Em 2025, os condomínios de São Paulo enfrentam uma crise silenciosa que ameaça a qualidade de vida dos moradores: a crescente inadimplência nas taxas condominiais. Esse fenômeno tem levado à paralisação de obras essenciais e comprometido a manutenção das áreas comuns, gerando preocupação entre síndicos e residentes.
A recente promulgação da Lei nº 14.905/2024 trouxe mudanças significativas no Código Civil, afetando diretamente a gestão condominial. As novas regras unificam e modernizam a aplicação de juros e a atualização monetária em casos de inadimplência. Agora, a atualização monetária será baseada no Índice de Preços ao Consumidor Amplo (IPCA), enquanto os juros legais serão calculados com base na taxa SELIC, conforme destacado pelo portal TownSq.
Gustavo Ferreira, CEO da administradora de condomínios Fesan, comenta sobre os desafios impostos pela nova legislação: "É fundamental que os síndicos se atualizem sobre as mudanças legais para garantir uma gestão eficiente. A adoção de ferramentas tecnológicas pode auxiliar no controle financeiro e na comunicação com os moradores, minimizando os impactos da inadimplência."

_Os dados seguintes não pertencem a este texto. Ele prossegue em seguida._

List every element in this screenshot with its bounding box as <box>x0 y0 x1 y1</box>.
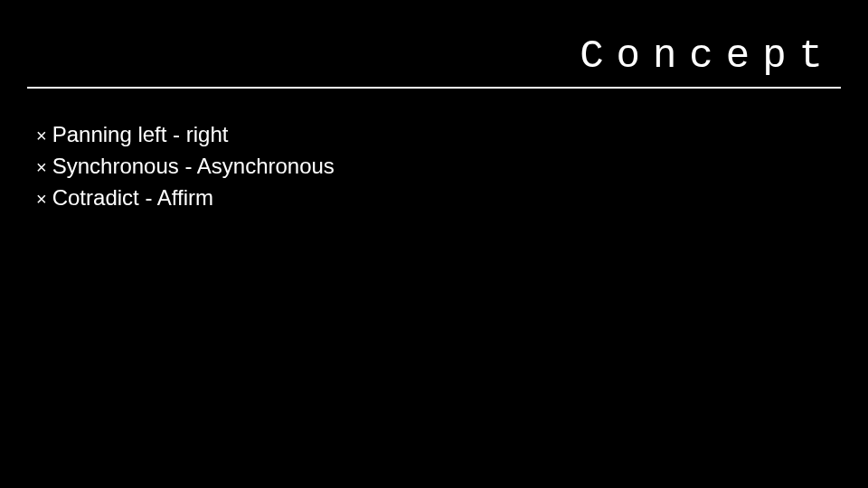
list-item-text: Cotradict - Affirm <box>52 183 213 214</box>
body-region: × Panning left - right × Synchronous - A… <box>36 119 832 213</box>
bullet-list: × Panning left - right × Synchronous - A… <box>36 119 832 213</box>
list-item: × Synchronous - Asynchronous <box>36 151 832 183</box>
header-region: Concept <box>27 29 841 89</box>
cross-icon: × <box>36 186 47 212</box>
cross-icon: × <box>36 155 47 181</box>
slide: Concept × Panning left - right × Synchro… <box>0 0 868 488</box>
list-item-text: Synchronous - Asynchronous <box>52 151 335 183</box>
list-item-text: Panning left - right <box>52 119 229 151</box>
slide-title: Concept <box>580 33 841 82</box>
list-item: × Panning left - right <box>36 119 832 151</box>
cross-icon: × <box>36 123 47 149</box>
list-item: × Cotradict - Affirm <box>36 183 832 214</box>
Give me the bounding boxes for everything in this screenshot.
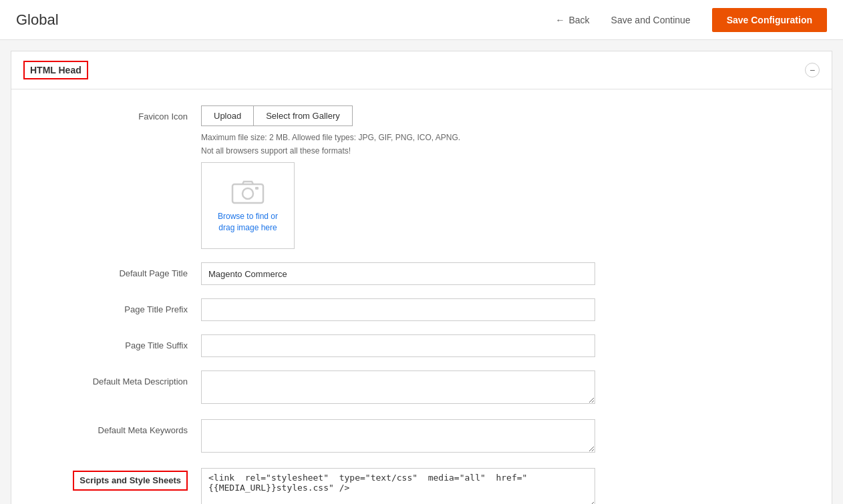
page-title-prefix-label: Page Title Prefix (27, 298, 201, 316)
page-title-suffix-row: Page Title Suffix (11, 334, 832, 357)
scripts-style-sheets-label: Scripts and Style Sheets (27, 468, 201, 491)
scripts-style-sheets-row: Scripts and Style Sheets <link rel="styl… (11, 468, 832, 504)
favicon-label: Favicon Icon (27, 105, 201, 123)
collapse-icon: − (810, 65, 815, 75)
top-bar: Global ← Back Save and Continue Save Con… (0, 0, 843, 40)
back-arrow-icon: ← (555, 15, 564, 25)
file-info-line1: Maximum file size: 2 MB. Allowed file ty… (201, 132, 615, 144)
scripts-style-sheets-control: <link rel="stylesheet" type="text/css" m… (201, 468, 615, 504)
save-configuration-button[interactable]: Save Configuration (712, 8, 827, 32)
default-page-title-label: Default Page Title (27, 262, 201, 280)
favicon-btn-group: Upload Select from Gallery (201, 105, 615, 126)
main-content: HTML Head − Favicon Icon Upload Select f… (11, 51, 832, 504)
collapse-button[interactable]: − (805, 63, 820, 77)
page-title-prefix-input[interactable] (201, 298, 595, 321)
default-meta-description-control (201, 370, 615, 406)
section-header: HTML Head − (11, 51, 832, 89)
default-meta-description-label: Default Meta Description (27, 370, 201, 388)
default-page-title-input[interactable] (201, 262, 595, 285)
page-title-suffix-control (201, 334, 615, 357)
browse-text: Browse to find or drag image here (218, 211, 278, 234)
default-page-title-row: Default Page Title (11, 262, 832, 285)
page-title-suffix-label: Page Title Suffix (27, 334, 201, 352)
back-button[interactable]: ← Back (555, 15, 589, 25)
svg-point-1 (242, 188, 253, 199)
upload-drop-area[interactable]: Browse to find or drag image here (201, 162, 295, 249)
default-meta-keywords-label: Default Meta Keywords (27, 419, 201, 437)
default-meta-description-input[interactable] (201, 370, 595, 404)
section-title: HTML Head (23, 61, 88, 79)
default-meta-keywords-input[interactable] (201, 419, 595, 453)
favicon-control: Upload Select from Gallery Maximum file … (201, 105, 615, 249)
default-meta-keywords-row: Default Meta Keywords (11, 419, 832, 455)
form-area: Favicon Icon Upload Select from Gallery … (11, 89, 832, 504)
save-continue-button[interactable]: Save and Continue (603, 9, 699, 31)
page-title: Global (16, 11, 59, 29)
svg-rect-2 (255, 187, 259, 190)
page-title-prefix-row: Page Title Prefix (11, 298, 832, 321)
top-bar-actions: ← Back Save and Continue Save Configurat… (555, 8, 827, 32)
upload-button[interactable]: Upload (201, 105, 254, 126)
page-title-prefix-control (201, 298, 615, 321)
svg-rect-0 (232, 184, 263, 203)
file-info-line2: Not all browsers support all these forma… (201, 145, 615, 157)
select-gallery-button[interactable]: Select from Gallery (254, 105, 353, 126)
back-label: Back (568, 15, 589, 25)
scripts-style-sheets-input[interactable]: <link rel="stylesheet" type="text/css" m… (201, 468, 595, 504)
default-meta-keywords-control (201, 419, 615, 455)
default-meta-description-row: Default Meta Description (11, 370, 832, 406)
default-page-title-control (201, 262, 615, 285)
camera-icon (231, 178, 265, 204)
favicon-row: Favicon Icon Upload Select from Gallery … (11, 105, 832, 249)
page-title-suffix-input[interactable] (201, 334, 595, 357)
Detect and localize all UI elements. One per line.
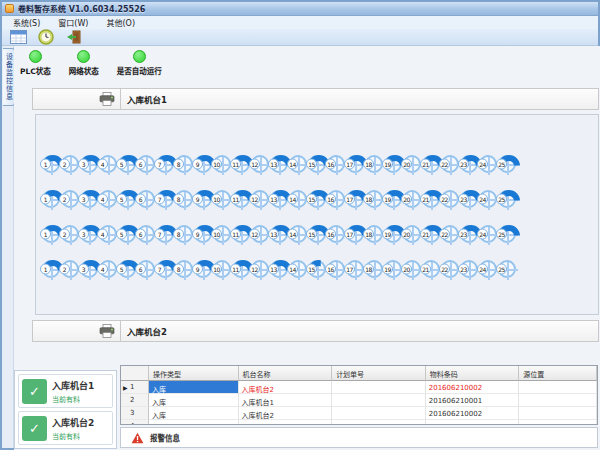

A inadimplência não afeta apenas as finanças do condomínio, mas também a convivência entre os moradores. Com a falta de recursos, projetos de melhoria são adiados e a manutenção preventiva é comprometida, elevando os custos a longo prazo. Além disso, a sobrecarga financeira recai sobre os condôminos adimplentes, gerando insatisfação e conflitos internos.
Para mitigar esses problemas, especialistas recomendam a implementação de políticas de cobrança mais eficazes e a promoção de campanhas de conscientização sobre a importância do pagamento em dia das taxas condominiais. A transparência na prestação de contas e a participação ativa dos moradores nas assembleias no condomínio também são medidas essenciais para uma gestão mais participativa e eficiente.
A realização de obras em condomínios é outro ponto sensível. Com a inadimplência em alta, muitas melhorias estruturais são postergadas, o que pode comprometer a segurança e a valorização do imóvel. É crucial que os gestores busquem alternativas, como a criação de fundos de reserva e a priorização de obras emergenciais, para assegurar a integridade das edificações.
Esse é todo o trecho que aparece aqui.